The reality is that all of the different ways of marketing anything – your blog, your products, your services – work together. They create a sort of marketing synergy that is greater than the sum of each individual channel. Nowhere is this more obvious than in the digital marketing space. Let’s say you’ve just written up a powerful blog post that you’re sure is the next great thought leadership piece. How do you promote it? Most people publish it, hope it gets indexed by Google, and maybe toss out a Tweet or a G+ update, then call it a day.

This is a mistake.

Why? Because not everyone receives your content in the same way. One commenter this weekend said they never read blogs but live in their inbox. Another person said they only see stuff on Twitter; everything else is information overload. A third person said they only read in Google Reader and nowhere else. If you’re just tossing things out without promoting across a variety of channels, I guarantee that you’re missing audience.

iPod Touch Lyrics

For example, a few years back, I had a daily podcast. It was doing fairly well, but then I added an RSS to email option and let people subscribe to it by email. Instantly, I had 20% more audience – that’s how many people found their way to my show but didn’t know how to use the existing RSS-based subscription methods. They knew email, though, and subscribed that way.

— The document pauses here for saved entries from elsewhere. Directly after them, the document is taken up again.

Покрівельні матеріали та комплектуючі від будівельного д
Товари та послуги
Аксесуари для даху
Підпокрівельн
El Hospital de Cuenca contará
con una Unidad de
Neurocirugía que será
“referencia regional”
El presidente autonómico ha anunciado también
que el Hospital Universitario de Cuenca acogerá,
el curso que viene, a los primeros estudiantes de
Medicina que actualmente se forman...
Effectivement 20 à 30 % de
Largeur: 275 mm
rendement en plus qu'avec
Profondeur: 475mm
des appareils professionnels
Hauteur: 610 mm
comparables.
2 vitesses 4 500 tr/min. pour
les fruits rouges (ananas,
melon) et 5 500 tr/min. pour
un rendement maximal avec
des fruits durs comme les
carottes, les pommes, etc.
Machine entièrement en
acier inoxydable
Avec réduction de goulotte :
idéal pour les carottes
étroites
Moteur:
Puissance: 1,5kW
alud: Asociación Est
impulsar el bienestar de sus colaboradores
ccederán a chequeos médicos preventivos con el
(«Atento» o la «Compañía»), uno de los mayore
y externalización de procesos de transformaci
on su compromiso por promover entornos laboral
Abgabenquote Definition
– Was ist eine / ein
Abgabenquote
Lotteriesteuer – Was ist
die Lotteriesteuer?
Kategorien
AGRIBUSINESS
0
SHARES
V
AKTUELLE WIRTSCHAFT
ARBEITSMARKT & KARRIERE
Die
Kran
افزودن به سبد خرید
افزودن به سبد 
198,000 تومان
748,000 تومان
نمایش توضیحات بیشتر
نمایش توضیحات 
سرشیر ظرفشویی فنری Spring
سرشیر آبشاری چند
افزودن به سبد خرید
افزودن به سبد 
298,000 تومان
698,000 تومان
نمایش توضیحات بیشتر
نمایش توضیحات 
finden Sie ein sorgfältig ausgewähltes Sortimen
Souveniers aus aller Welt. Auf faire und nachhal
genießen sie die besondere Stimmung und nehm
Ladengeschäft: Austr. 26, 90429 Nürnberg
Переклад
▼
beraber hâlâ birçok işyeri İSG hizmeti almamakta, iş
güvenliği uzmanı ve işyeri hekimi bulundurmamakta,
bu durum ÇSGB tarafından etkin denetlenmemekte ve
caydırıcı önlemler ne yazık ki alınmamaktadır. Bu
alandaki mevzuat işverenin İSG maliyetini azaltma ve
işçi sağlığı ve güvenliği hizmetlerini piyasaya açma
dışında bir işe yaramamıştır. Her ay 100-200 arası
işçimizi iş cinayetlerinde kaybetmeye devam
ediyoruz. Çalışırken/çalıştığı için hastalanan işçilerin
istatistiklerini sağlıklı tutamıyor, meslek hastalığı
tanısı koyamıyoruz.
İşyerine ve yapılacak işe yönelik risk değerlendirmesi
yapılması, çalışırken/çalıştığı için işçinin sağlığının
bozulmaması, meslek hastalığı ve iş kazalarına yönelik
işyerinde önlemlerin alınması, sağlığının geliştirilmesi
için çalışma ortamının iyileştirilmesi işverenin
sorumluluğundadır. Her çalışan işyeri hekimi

What’s powerful about this simple example is that not a single visitor ever asked for the option to subscribe by email. I was silently missing 20% of my audience every single day, assuming that I had captured the bulk of people who wanted the show, when in fact a fifth of the audience I wanted simply wasn’t subscribing. I never knew it until I offered an additional channel.

The lesson here is simple (if not easy): create as many channels as you can reasonably and practically sustain, in order to give people the option to get your stuff by the method they prefer best.

Are you crossing all the channels you have access to?